L’évènementiel serait donc une voie nouvelle. La résurrection est à son tour considérée un évènement pur, dont le sens véritable est la bonne nouvelle, proprement l’évangile (le mot est de saint Paul) qui est la victoire du Fils de Dieu, et à sa suite de tout autre personne, sur la mort.

En ce sens on peut dire que le Christ est l’avènement lui-même, ce qui arrive, pourvu qu’on ait foi dans la grâce. Celle-ci étant pure gratuité suffisante, selon le texte de saint Paul (2 Co 8,9)« Le Seigneur m’a dit : ma grâce te suffit, car ma puissance s’accomplit dans la faiblesse. »

A l’évidence, le discours paulinien est nouveau, et la modernité de Paul revient régulièrement, quelquefois portée par des écrivains non nécessairement chrétiens, comme Hegel, Nietzsche, Pasolini, qui a conçu un scénario sur saint Paul rapporté aux temps modernes, voulant manifester que les énoncés de Paul sont intemporels.

Ainsi les lettres de saint Paul, fondées sur sa rencontre personnelle avec le Christ, dont il s’est autoproclamé apôtre, constituent la mise en évidence de la rencontre elle-même, non seulement comme nouveau concept noétique, mais comme grâce.

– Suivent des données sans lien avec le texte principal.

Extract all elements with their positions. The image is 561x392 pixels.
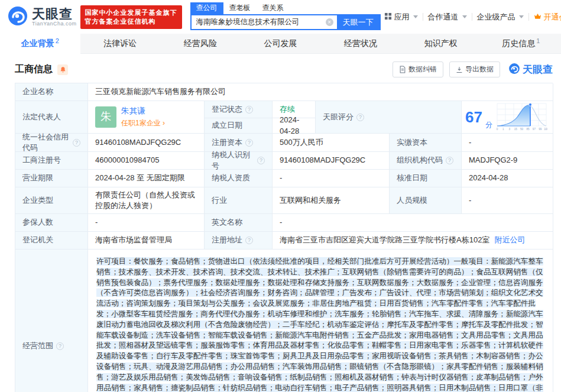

La personne étant en effet grâce, à savoir pure gratuité universelle, dans la mesure même où elle accepte.

En d’autres termes nous sommes voués à une sorte de sainteté, dans l’intérêt de tout le monde. Dès lors, comme tout a été gracieusement reçu, chacun, dit saint Paul, « doit se faire tout à tous » (1 Co 9,22).